== Study material ==

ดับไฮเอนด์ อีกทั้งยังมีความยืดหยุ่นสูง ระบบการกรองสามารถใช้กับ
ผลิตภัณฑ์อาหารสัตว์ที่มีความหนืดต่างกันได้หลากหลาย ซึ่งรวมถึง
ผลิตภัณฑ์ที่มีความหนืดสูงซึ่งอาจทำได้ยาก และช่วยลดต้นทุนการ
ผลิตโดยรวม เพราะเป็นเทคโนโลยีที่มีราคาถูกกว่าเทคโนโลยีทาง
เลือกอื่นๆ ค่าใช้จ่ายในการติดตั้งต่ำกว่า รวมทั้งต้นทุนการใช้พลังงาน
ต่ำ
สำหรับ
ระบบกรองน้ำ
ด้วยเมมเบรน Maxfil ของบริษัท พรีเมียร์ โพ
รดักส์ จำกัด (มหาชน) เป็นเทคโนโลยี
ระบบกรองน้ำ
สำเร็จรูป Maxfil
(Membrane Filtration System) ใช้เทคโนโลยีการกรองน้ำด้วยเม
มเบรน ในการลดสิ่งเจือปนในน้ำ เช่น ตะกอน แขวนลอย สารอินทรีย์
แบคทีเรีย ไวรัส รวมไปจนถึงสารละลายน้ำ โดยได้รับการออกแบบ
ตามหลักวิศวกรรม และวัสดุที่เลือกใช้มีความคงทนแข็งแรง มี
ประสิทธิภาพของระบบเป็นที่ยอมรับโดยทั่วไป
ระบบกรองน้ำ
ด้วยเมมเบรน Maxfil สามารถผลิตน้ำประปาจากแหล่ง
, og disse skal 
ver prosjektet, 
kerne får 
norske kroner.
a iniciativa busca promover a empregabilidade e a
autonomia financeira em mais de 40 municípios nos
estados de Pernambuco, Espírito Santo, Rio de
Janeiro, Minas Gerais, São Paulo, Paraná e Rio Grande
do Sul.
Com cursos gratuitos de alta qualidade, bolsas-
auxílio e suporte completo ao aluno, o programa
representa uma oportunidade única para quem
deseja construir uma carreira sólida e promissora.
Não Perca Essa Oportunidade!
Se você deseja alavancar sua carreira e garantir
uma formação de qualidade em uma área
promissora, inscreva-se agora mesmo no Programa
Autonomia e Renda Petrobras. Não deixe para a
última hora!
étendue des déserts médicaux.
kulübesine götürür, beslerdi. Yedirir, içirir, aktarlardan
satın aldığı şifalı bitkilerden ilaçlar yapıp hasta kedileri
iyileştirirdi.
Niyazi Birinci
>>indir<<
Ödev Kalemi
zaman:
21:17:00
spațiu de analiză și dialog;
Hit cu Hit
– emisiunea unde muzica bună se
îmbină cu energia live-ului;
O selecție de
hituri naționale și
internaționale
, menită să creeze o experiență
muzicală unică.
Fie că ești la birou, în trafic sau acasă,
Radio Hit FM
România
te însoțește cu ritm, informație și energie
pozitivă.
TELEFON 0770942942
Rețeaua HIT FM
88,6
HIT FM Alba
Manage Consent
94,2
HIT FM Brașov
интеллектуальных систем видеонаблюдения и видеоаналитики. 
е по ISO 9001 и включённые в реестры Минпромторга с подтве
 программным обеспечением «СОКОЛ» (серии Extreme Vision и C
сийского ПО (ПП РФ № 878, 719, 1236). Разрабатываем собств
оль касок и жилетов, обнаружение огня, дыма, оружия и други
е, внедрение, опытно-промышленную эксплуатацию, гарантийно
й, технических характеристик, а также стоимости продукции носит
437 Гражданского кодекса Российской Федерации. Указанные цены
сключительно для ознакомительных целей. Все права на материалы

===

Among the entries above, copy exactly only the lines starting with the one containing "îmbină cu energia live-ului;" and going through the one containing "е по ISO 9001", both ends included.

**Result**
îmbină cu energia live-ului;
O selecție de
hituri naționale și
internaționale
, menită să creeze o experiență
muzicală unică.
Fie că ești la birou, în trafic sau acasă,
Radio Hit FM
România
te însoțește cu ritm, informație și energie
pozitivă.
TELEFON 0770942942
Rețeaua HIT FM
88,6
HIT FM Alba
Manage Consent
94,2
HIT FM Brașov
интеллектуальных систем видеонаблюдения и видеоаналитики. 
е по ISO 9001 и включённые в реестры Минпромторга с подтве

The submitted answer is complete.